Your assignment — All lines from the one with "that Ward is their" through the last line of the data below should be copied exactly; please add nothing.

Given entries —

------------

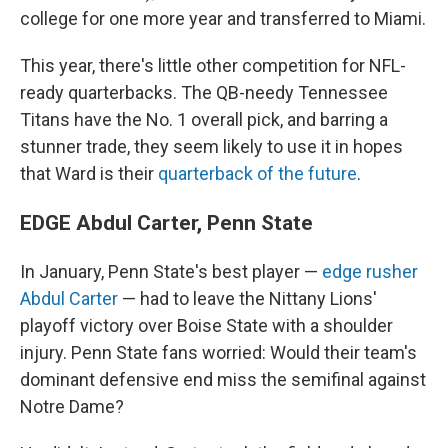
college for one more year and transferred to Miami.
This year, there's little other competition for NFL-
ready quarterbacks. The QB-needy Tennessee
Titans have the No. 1 overall pick, and barring a
stunner trade, they seem likely to use it in hopes
that Ward is their
quarterback of the future
.
EDGE Abdul Carter, Penn State
In January, Penn State's best player —
edge rusher
Abdul Carter
— had to leave the Nittany Lions'
playoff victory over Boise State with a shoulder
injury. Penn State fans worried: Would their team's
dominant defensive end miss the semifinal against
Notre Dame?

------------

Answer section —
that Ward is their
quarterback of the future
.
EDGE Abdul Carter, Penn State
In January, Penn State's best player —
edge rusher
Abdul Carter
— had to leave the Nittany Lions'
playoff victory over Boise State with a shoulder
injury. Penn State fans worried: Would their team's
dominant defensive end miss the semifinal against
Notre Dame?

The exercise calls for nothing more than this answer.